Grundsätzlich sinnvoll nannte der Minister den Ansatz, für sämtliche Lehrkräfte die gleichen formalen Qualifikationen einzufordern. Auch der "Master für die Primarstufe macht Sinn", unterstrich der Minister in seiner Replik auf Vorwürfe der FPÖ zur Lehrkräfteausbildung, zumal damit ein späterer Wechsel im Berufsfeld leichter falle. Axel Kassegger (FPÖ) hatte fehlende Klarheit und Planbarkeit bei der Lehrer:innenausbildung kritisiert, die seiner Meinung nach zu häufig abgeändert wurde. Außerdem stehe die Länge der Ausbildung nicht in einer "vertretbaren Relation" zur späteren Einkommenssituation der Lehramtsstudierenden, die überdies attraktivere Rahmenbedingungen an ihrem Arbeitsplatz bräuchten.
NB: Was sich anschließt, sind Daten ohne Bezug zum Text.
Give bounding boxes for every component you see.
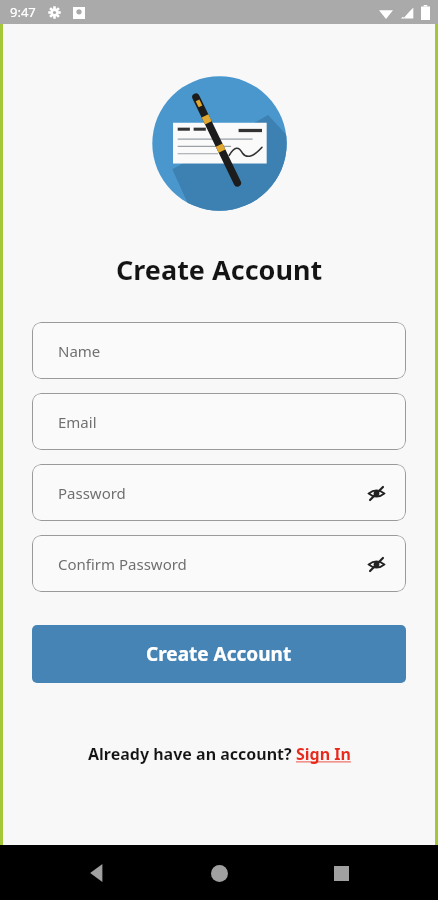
staticText: Email	[58, 412, 97, 432]
staticText: Already have an account?	[88, 743, 296, 765]
button[interactable]: Create Account	[32, 625, 406, 683]
staticText: Confirm Password	[58, 554, 187, 574]
staticText: Name	[58, 341, 101, 361]
button[interactable]: Confirm Password	[32, 535, 406, 592]
button[interactable]: Email	[32, 393, 406, 450]
staticText: Password	[58, 483, 126, 503]
button[interactable]: Back	[72, 848, 122, 898]
staticText: Sign In	[296, 743, 351, 765]
staticText: 9:47	[10, 3, 36, 21]
button[interactable]: Name	[32, 322, 406, 379]
staticText: Create Account	[116, 251, 323, 288]
button[interactable]: Sign In	[296, 743, 351, 765]
staticText: Create Account	[146, 641, 292, 667]
button[interactable]: Toggle password visibility	[362, 550, 390, 578]
button[interactable]: Password	[32, 464, 406, 521]
button[interactable]: Recent apps	[316, 848, 366, 898]
button[interactable]: Home	[194, 848, 244, 898]
button[interactable]: Toggle password visibility	[362, 479, 390, 507]
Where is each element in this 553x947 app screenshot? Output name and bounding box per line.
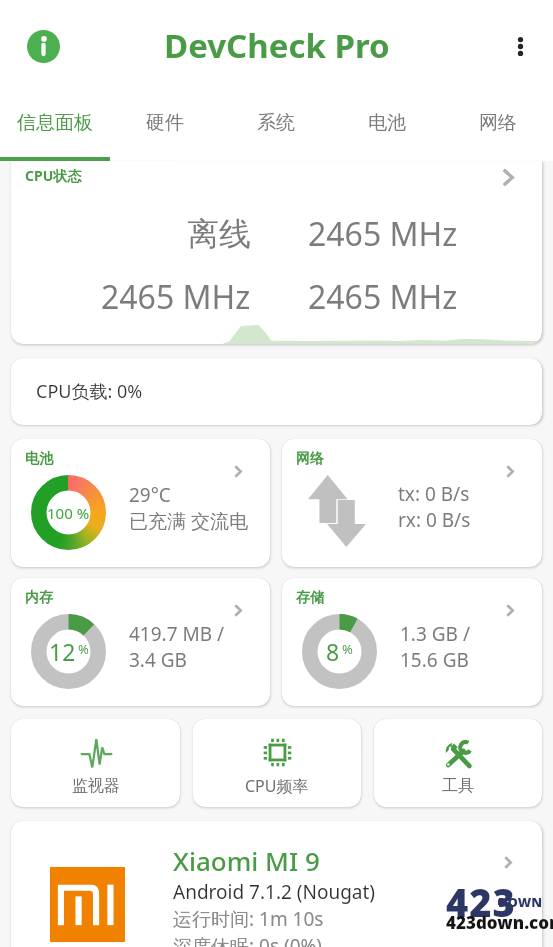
staticText: 1.3 GB / bbox=[400, 621, 470, 647]
staticText: 8 bbox=[326, 636, 340, 667]
staticText: CPU频率 bbox=[245, 775, 309, 797]
staticText: 运行时间: 1m 10s bbox=[173, 906, 324, 932]
staticText: CPU状态 bbox=[25, 166, 82, 185]
staticText: 电池 bbox=[25, 450, 53, 468]
button[interactable]: 存储 bbox=[282, 578, 542, 706]
staticText: 网络 bbox=[479, 111, 517, 135]
staticText: 423down.com bbox=[446, 911, 553, 934]
button[interactable]: 内存 bbox=[11, 578, 270, 706]
button[interactable]: CPU负载: 0% bbox=[11, 358, 542, 425]
staticText: 电池 bbox=[368, 111, 406, 135]
staticText: 2465 MHz bbox=[308, 212, 458, 256]
staticText: 监视器 bbox=[72, 776, 120, 796]
button[interactable]: Xiaomi MI 9 bbox=[11, 821, 542, 947]
staticText: 29°C bbox=[129, 482, 171, 508]
button[interactable]: 网络 bbox=[282, 439, 542, 567]
staticText: Xiaomi MI 9 bbox=[173, 843, 320, 878]
button[interactable]: Monitor bbox=[11, 719, 180, 807]
staticText: DevCheck Pro bbox=[164, 23, 390, 68]
button[interactable]: 硬件 bbox=[110, 92, 220, 161]
staticText: 15.6 GB bbox=[400, 647, 469, 673]
button[interactable]: 系统 bbox=[220, 92, 331, 161]
staticText: 硬件 bbox=[146, 111, 184, 135]
button[interactable]: About DevCheck bbox=[19, 22, 67, 70]
staticText: 423 bbox=[446, 876, 516, 928]
staticText: rx: 0 B/s bbox=[398, 507, 471, 533]
button[interactable]: More options bbox=[497, 23, 543, 69]
staticText: Android 7.1.2 (Nougat) bbox=[173, 879, 376, 905]
staticText: 存储 bbox=[296, 589, 324, 607]
button[interactable]: 网络 bbox=[442, 92, 553, 161]
staticText: % bbox=[78, 640, 89, 658]
staticText: 离线 bbox=[187, 214, 251, 254]
staticText: 深度休眠: 0s (0%) bbox=[173, 933, 322, 947]
staticText: 网络 bbox=[296, 450, 324, 468]
staticText: DOWN bbox=[498, 893, 543, 911]
staticText: % bbox=[342, 640, 353, 658]
button[interactable]: 电池 bbox=[11, 439, 270, 567]
button[interactable]: CPU frequency bbox=[193, 719, 361, 807]
button[interactable]: 信息面板 bbox=[0, 92, 110, 161]
button[interactable]: 电池 bbox=[331, 92, 442, 161]
staticText: 信息面板 bbox=[17, 111, 93, 135]
button[interactable]: Tools bbox=[374, 719, 542, 807]
staticText: 419.7 MB / bbox=[129, 621, 225, 647]
staticText: 2465 MHz bbox=[101, 275, 251, 319]
staticText: 12 bbox=[49, 636, 76, 667]
staticText: 内存 bbox=[25, 589, 53, 607]
staticText: tx: 0 B/s bbox=[398, 481, 470, 507]
button[interactable]: CPU状态 bbox=[11, 161, 542, 344]
staticText: 3.4 GB bbox=[129, 647, 187, 673]
staticText: 100 % bbox=[47, 503, 90, 523]
staticText: 2465 MHz bbox=[308, 275, 458, 319]
staticText: 已充满 交流电 bbox=[129, 508, 248, 534]
staticText: 工具 bbox=[442, 776, 474, 796]
staticText: CPU负载: 0% bbox=[36, 379, 143, 404]
staticText: 系统 bbox=[257, 111, 295, 135]
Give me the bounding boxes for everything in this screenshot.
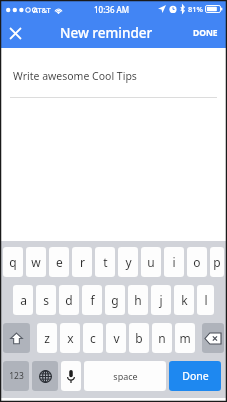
staticText: 123	[9, 370, 24, 382]
button[interactable]: key	[202, 323, 224, 353]
staticText: t	[103, 254, 108, 270]
button[interactable]: f	[82, 285, 102, 315]
staticText: AT&T	[33, 5, 51, 15]
staticText: q	[9, 254, 17, 270]
button[interactable]: a	[13, 285, 33, 315]
staticText: b	[135, 330, 143, 346]
staticText: a	[20, 292, 27, 308]
button[interactable]: k	[174, 285, 194, 315]
button[interactable]: d	[59, 285, 79, 315]
button[interactable]: l	[197, 285, 214, 315]
button[interactable]: s	[36, 285, 56, 315]
staticText: w	[31, 254, 41, 270]
staticText: k	[181, 292, 188, 308]
button[interactable]: j	[151, 285, 171, 315]
button[interactable]: key	[61, 361, 81, 391]
button[interactable]: m	[175, 323, 195, 353]
button[interactable]: n	[152, 323, 172, 353]
button[interactable]: key	[3, 323, 30, 353]
staticText: y	[125, 254, 132, 270]
button[interactable]: i	[164, 247, 184, 277]
staticText: DONE	[193, 27, 218, 39]
staticText: i	[172, 254, 176, 270]
button[interactable]: e	[49, 247, 69, 277]
staticText: e	[56, 254, 63, 270]
staticText: space	[113, 370, 138, 382]
button[interactable]: p	[210, 247, 224, 277]
staticText: o	[193, 254, 201, 270]
button[interactable]: DONE	[184, 18, 227, 48]
button[interactable]: t	[95, 247, 115, 277]
staticText: g	[111, 292, 119, 308]
button[interactable]: Done	[169, 361, 221, 391]
button[interactable]: c	[83, 323, 103, 353]
button[interactable]: 123	[3, 361, 29, 391]
staticText: c	[90, 330, 96, 346]
staticText: u	[147, 254, 155, 270]
button[interactable]: h	[128, 285, 148, 315]
staticText: j	[159, 292, 163, 308]
button[interactable]: y	[118, 247, 138, 277]
button[interactable]: key	[32, 361, 58, 391]
button[interactable]: g	[105, 285, 125, 315]
button[interactable]: u	[141, 247, 161, 277]
button[interactable]: q	[3, 247, 23, 277]
staticText: n	[158, 330, 166, 346]
staticText: 10:36 AM	[94, 4, 130, 15]
button[interactable]: v	[106, 323, 126, 353]
button[interactable]: z	[37, 323, 57, 353]
staticText: h	[134, 292, 142, 308]
staticText: z	[44, 330, 50, 346]
button[interactable]: x	[60, 323, 80, 353]
staticText: x	[67, 330, 74, 346]
button[interactable]: o	[187, 247, 207, 277]
staticText: p	[213, 254, 221, 270]
staticText: s	[43, 292, 49, 308]
staticText: Write awesome Cool Tips	[13, 69, 137, 83]
button[interactable]: b	[129, 323, 149, 353]
button[interactable]: r	[72, 247, 92, 277]
staticText: d	[65, 292, 73, 308]
staticText: r	[80, 254, 85, 270]
staticText: 81%	[188, 4, 203, 14]
button[interactable]: space	[84, 361, 166, 391]
button[interactable]: Close	[0, 18, 30, 48]
staticText: Done	[182, 369, 209, 383]
staticText: l	[204, 292, 208, 308]
staticText: New reminder	[60, 24, 153, 42]
button[interactable]: w	[26, 247, 46, 277]
staticText: v	[113, 330, 120, 346]
staticText: m	[179, 330, 191, 346]
staticText: f	[90, 292, 95, 308]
Werbekampagnen des Ministeriums für den Lehrberuf sind in Kasseggers Augen daher nur vergeudetes Geld, am eklatanten Lehrkräftemangel – besonders an Volksschulen – ändere sich dadurch nichts, verurteilte er die allgemeine Verlängerung des Masterstudiums als den falschen Weg.

 

Eva Blimlinger (Grüne) gab wiederum zu bedenken, laut Evaluierungsstudie des QSR erfolge der praxisnahe Kompetenzerwerb in der Pädagog:innenausbildung erst im 7. und 8. Semester, also relativ spät im Studium. Ein neues Ausbildungsmodell dürfe daher nicht nur durch Verkürzung der Ausbildungsdauer dem Abbau des Lehrkräftemangels dienen, sondern müsse auch der Qualität des Wissenserwerbs Rechnung tragen.

 

Ombudsstelle fordert Klarheit bei Kostenunterstützung für Studierende

Im Studienjahr 2021/22 wurden von Studierenden 642 Anliegen an die Ombudsstelle herangetragen, deutlich weniger als in den beiden Pandemiejahren davor (2020/21: 837, 2019/20: 805). Fragen zu Studienbedingungen und Studienzulassung waren dabei die Hauptgesichtspunkte, geht aus dem diesbezüglichen Bericht ( III-827 d.B.) hervor. Anna-Katharina Rothwangl, interimistische Leiterin der Ombudsstelle für Studierende beim Wissenschaftsministerium, schilderte dem Ausschuss zudem die Schwerpunkte 2023 ihrer Organisation, etwa die Analyse der Validierungsverfahren an den Hochschulen oder der Rechtsgrundlagen für Weiterbildungsangebote.

 

Zu den Vorschlägen an den Gesetzgeber im Bericht gehört das Ersuchen, im Universitätsgesetz (UG) klarzustellen, ob beurlaubte Semester zur Ermittlung der beitragsfreien Zeit berücksichtigt werden müssen. Finanztechnisch relevant ist auch das Anliegen, im Studentenheimgesetz (StudHG) die Bestimmungen zur Entgelterhöhung zu präzisieren. Handlungsbedarf sieht die Ombudsstelle besonders bei der Nachverrechnung von gestiegenen Betriebskosten aufgrund der Erhöhung von Tarifen, Steuern und Gebühren. Der Gesetzgeber solle dabei erläutern, ob auch Energiekosten unter diese fallen. Katharina Kucharowits (SPÖ) forderte angesichts der massiven Teuerung am Energiesektor, gesetzlich zu verhindern, dass der Preisanstieg zur Gänze mit den Benützungsentgelten auf die Studierenden "umgemünzt" wird.

 

Vielmehr sollten die Heimträger die Finanzierung erhöhter Strompreise "über Rücklagen" vornehmen. Wissenschaftsminister Polaschek versicherte, er sei sich des Problems bewusst, doch hätten diesbezügliche "Gespräche mit anderen Ressorts" noch keine Ergebnisse gebracht. Immerhin stelle sich eine ähnliche Frage auch bei anderen Wohneinrichtungen, etwa für Lehrlinge, und angesichts der erfolgten Entlastungsmaßnahmen für die gesamte Bevölkerung habe man bei weiteren Hilfen sorgsam vorzugehen.